Um documento político, publicado no site do governo da cidade de Nagqu , no Tibete oriental, em dezembro de 2018, revela os primeiros objetivos do plano e lança luz sobre a abordagem. Ele descreve como as autoridades visitaram as aldeias para coletar dados sobre 57.800 trabalhadores. Seu objetivo era abordar as atitudes do tipo “não posso, não quero e ouso-fazer” em relação ao trabalho, diz o documento. Solicita medidas não especificadas para “eliminar efetivamente as ‘pessoas preguiçosas’ ”.

Um relatório divulgado em janeiro pelo braço tibetano da Conferência Consultiva Política do Povo Chinês , um órgão consultivo de alto nível do governo, descreve as discussões internas sobre estratégias para lidar com a ” pobreza mental ” dos trabalhadores rurais, incluindo o envio de equipes de funcionários para as aldeias. para levar a cabo a educação e “levar as massas a criar uma vida feliz com suas mãos trabalhadoras . 

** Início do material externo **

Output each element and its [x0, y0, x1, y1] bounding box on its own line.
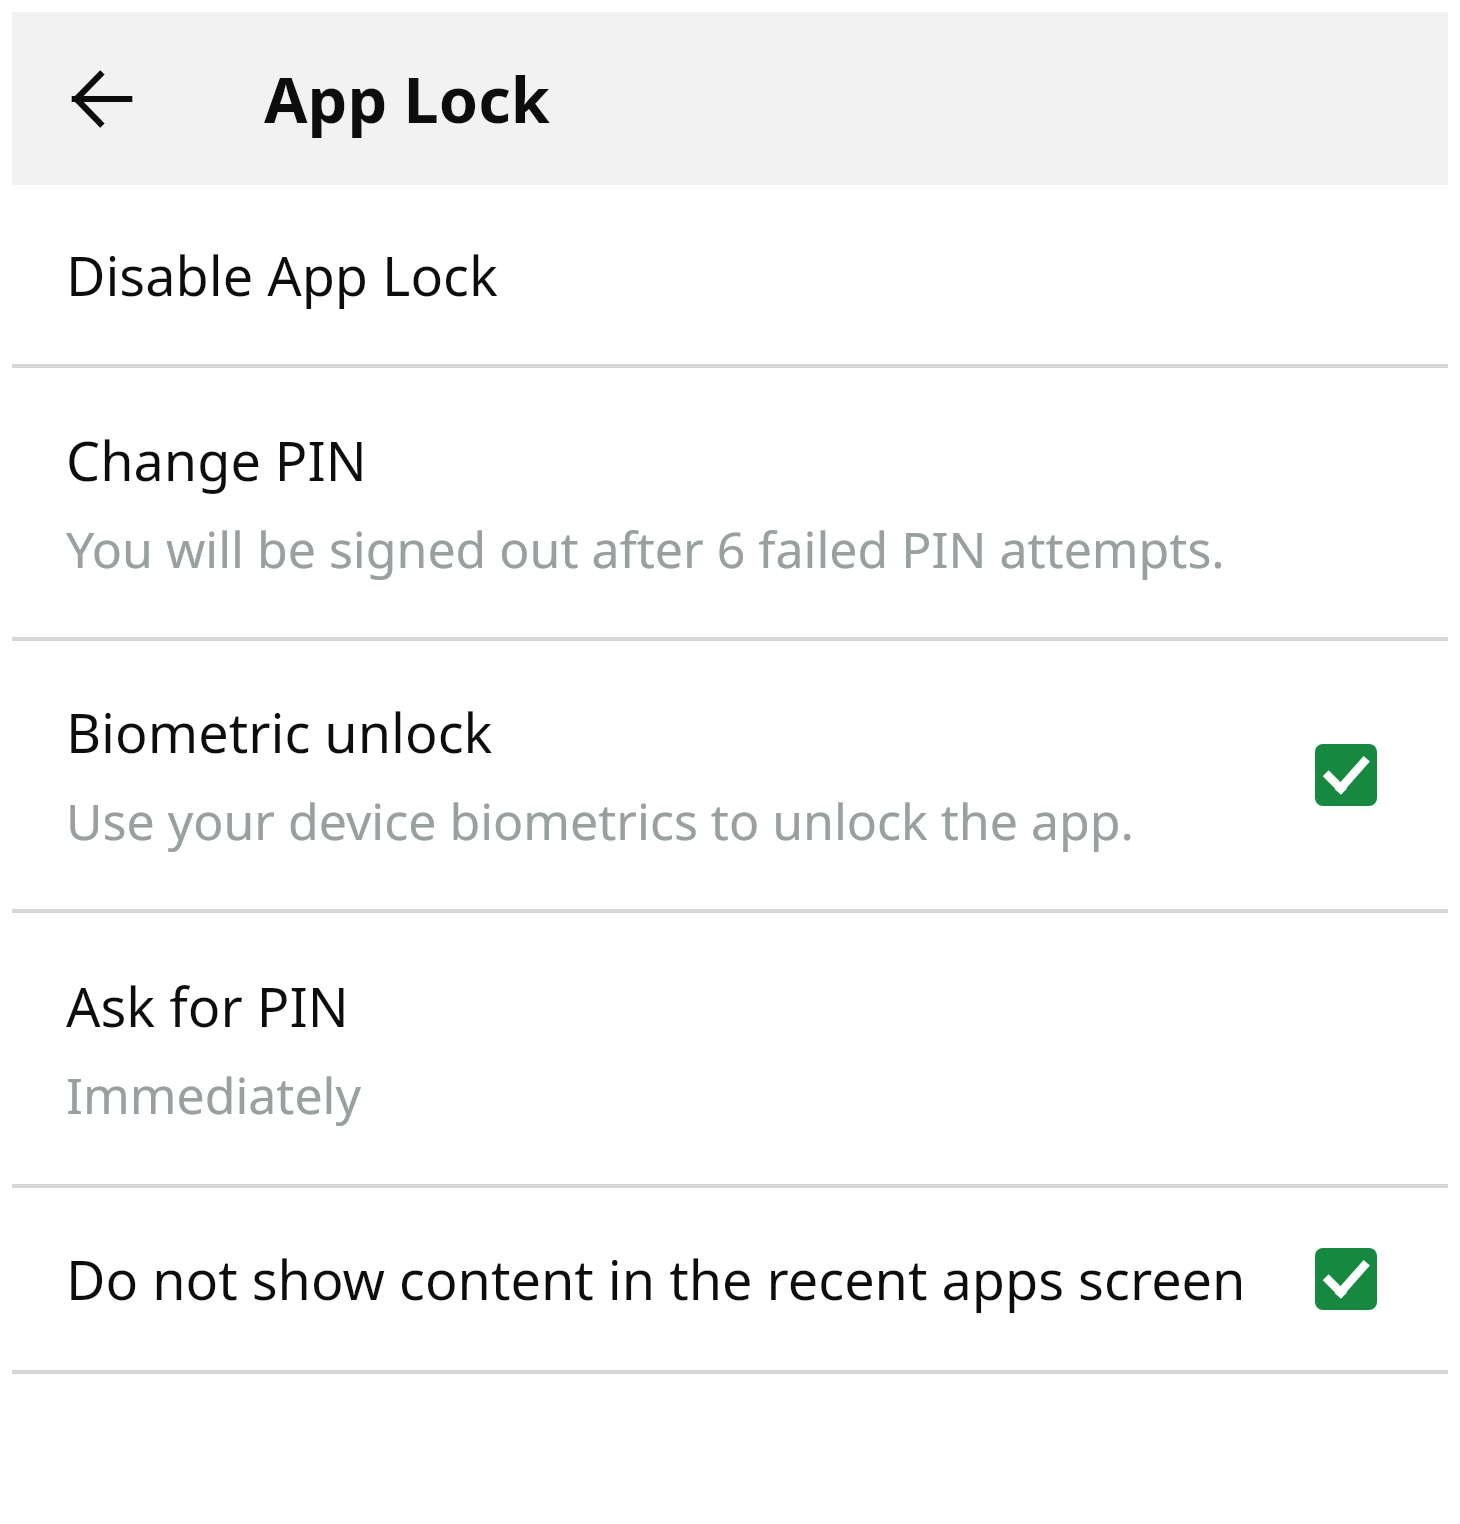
button[interactable]: Disable App Lock: [12, 185, 1448, 364]
staticText: Use your device biometrics to unlock the…: [66, 787, 1134, 855]
staticText: Immediately: [66, 1061, 361, 1129]
button[interactable]: Biometric unlock: [12, 641, 1448, 909]
staticText: Change PIN: [66, 423, 367, 497]
staticText: Disable App Lock: [66, 238, 498, 312]
staticText: Do not show content in the recent apps s…: [66, 1242, 1246, 1316]
button[interactable]: Do not show content in the recent apps s…: [12, 1188, 1448, 1370]
button[interactable]: Ask for PIN: [12, 913, 1448, 1184]
staticText: App Lock: [264, 56, 550, 142]
staticText: You will be signed out after 6 failed PI…: [66, 515, 1225, 583]
button[interactable]: Toggle Do not show content in the recent…: [1298, 1231, 1394, 1327]
button[interactable]: Change PIN: [12, 368, 1448, 637]
button[interactable]: Toggle Biometric unlock: [1298, 727, 1394, 823]
button[interactable]: Back: [52, 49, 152, 149]
staticText: Ask for PIN: [66, 969, 349, 1043]
staticText: Biometric unlock: [66, 695, 493, 769]
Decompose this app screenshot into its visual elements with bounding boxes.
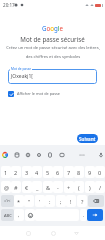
button[interactable]: ) <box>85 181 95 193</box>
button[interactable]: 5 <box>43 166 53 178</box>
staticText: " <box>28 198 31 205</box>
button[interactable]: 7 <box>64 166 74 178</box>
button[interactable]: 0 <box>95 166 105 178</box>
staticText: Google <box>42 24 63 32</box>
button[interactable]: Voice input <box>96 145 105 164</box>
staticText: ) <box>89 184 91 191</box>
button[interactable]: 8 <box>74 166 84 178</box>
button[interactable]: # <box>11 181 21 193</box>
button[interactable]: ; <box>56 195 66 207</box>
button[interactable]: : <box>45 195 55 207</box>
staticText: Suivant <box>79 136 96 142</box>
button[interactable]: " <box>24 195 34 207</box>
button[interactable]: Stickers <box>12 145 21 164</box>
staticText: 0 <box>98 169 102 176</box>
staticText: - <box>57 184 59 191</box>
button[interactable]: Backspace <box>88 195 104 207</box>
staticText: _ <box>36 184 39 191</box>
staticText: 8 <box>77 169 81 176</box>
staticText: Créez un mot de passe sécurisé avec des … <box>6 45 100 59</box>
staticText: . <box>83 212 85 219</box>
staticText: 4 <box>35 169 39 176</box>
staticText: Mot de passe <box>11 67 31 71</box>
button[interactable]: Emoji <box>25 209 35 221</box>
staticText: JOxeakj1[ <box>11 73 33 80</box>
button[interactable]: Home <box>47 226 59 240</box>
button[interactable]: ' <box>35 195 45 207</box>
staticText: =\< <box>4 198 11 204</box>
button[interactable]: Settings <box>34 145 43 164</box>
button[interactable]: & <box>43 181 53 193</box>
button[interactable]: Back <box>70 226 82 240</box>
staticText: ? <box>81 198 84 205</box>
button[interactable]: 6 <box>53 166 63 178</box>
staticText: 7 <box>67 169 71 176</box>
button[interactable]: _ <box>32 181 42 193</box>
button[interactable]: Recent apps <box>22 226 34 240</box>
button[interactable]: Comma <box>14 209 24 221</box>
button[interactable]: Enter <box>87 209 103 221</box>
button[interactable]: ! <box>66 195 76 207</box>
staticText: ( <box>78 184 80 191</box>
staticText: / <box>99 184 102 191</box>
button[interactable]: - <box>53 181 63 193</box>
button[interactable]: Themes <box>23 145 32 164</box>
staticText: ABC <box>4 213 12 218</box>
button[interactable]: Translate <box>57 145 66 164</box>
button[interactable]: 2 <box>11 166 21 178</box>
button[interactable]: JOxeakj1[ <box>8 69 97 84</box>
button[interactable]: ? <box>77 195 87 207</box>
button[interactable]: Afficher le mot de passe <box>8 90 60 97</box>
button[interactable]: ( <box>74 181 84 193</box>
staticText: # <box>14 184 18 191</box>
button[interactable]: @ <box>1 181 11 193</box>
button[interactable]: More options <box>77 145 86 164</box>
staticText: * <box>17 198 21 205</box>
staticText: 6 <box>56 169 60 176</box>
button[interactable]: 3 <box>22 166 32 178</box>
staticText: ; <box>60 198 62 205</box>
staticText: 2 <box>14 169 18 176</box>
staticText: + <box>67 184 71 191</box>
button[interactable]: Symbols <box>1 195 14 207</box>
button[interactable]: Period <box>80 209 87 221</box>
staticText: ' <box>39 198 41 205</box>
button[interactable]: Google <box>0 145 9 164</box>
button[interactable]: 1 <box>1 166 11 178</box>
button[interactable]: + <box>64 181 74 193</box>
staticText: € <box>25 184 29 191</box>
staticText: Afficher le mot de passe <box>17 91 60 96</box>
button[interactable]: 4 <box>32 166 42 178</box>
staticText: 3 <box>25 169 29 176</box>
staticText: , <box>18 212 20 219</box>
staticText: 9 <box>88 169 92 176</box>
staticText: & <box>46 184 51 191</box>
staticText: Mot de passe sécurisé <box>20 35 85 43</box>
staticText: : <box>49 198 51 205</box>
button[interactable]: € <box>22 181 32 193</box>
staticText: @ <box>4 184 9 191</box>
staticText: ! <box>70 198 72 205</box>
button[interactable]: * <box>14 195 24 207</box>
button[interactable]: Suivant <box>77 134 98 143</box>
staticText: 1 <box>4 169 8 176</box>
button[interactable]: 9 <box>85 166 95 178</box>
staticText: 20:17 <box>3 2 15 8</box>
button[interactable]: Clipboard <box>45 145 54 164</box>
button[interactable]: Letters <box>1 209 14 221</box>
button[interactable]: / <box>95 181 105 193</box>
staticText: 5 <box>46 169 50 176</box>
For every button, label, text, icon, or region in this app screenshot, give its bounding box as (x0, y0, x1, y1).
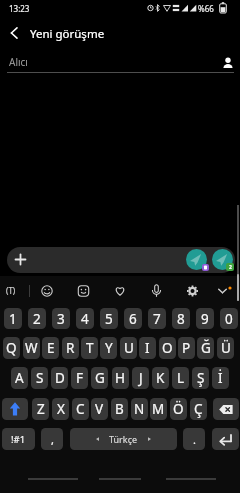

 ” Este é agora, na minha opinião, o ataque mais forte, claro e direto aos meios de vida tradicionais do Tibete que vimos quase desde a Revolução Cultural ” entre 1966 e 1976, disse Adrian Zenz , pesquisador independente do Tibete e Xinjiang , quem compilou as principais conclusões sobre o programa. Essas descobertas são detalhadas em um relatório divulgado esta semana pela Fundação Jamestown, um instituto com sede em Washington DC que se concentra em questões políticas de importância estratégica para os Estados Unidos . ” É uma mudança forçada de um estilo de vida baseado no nomadismo e na agricultura para o trabalho assalariado .”. Fonte e Foto: Infobae/ Reuters.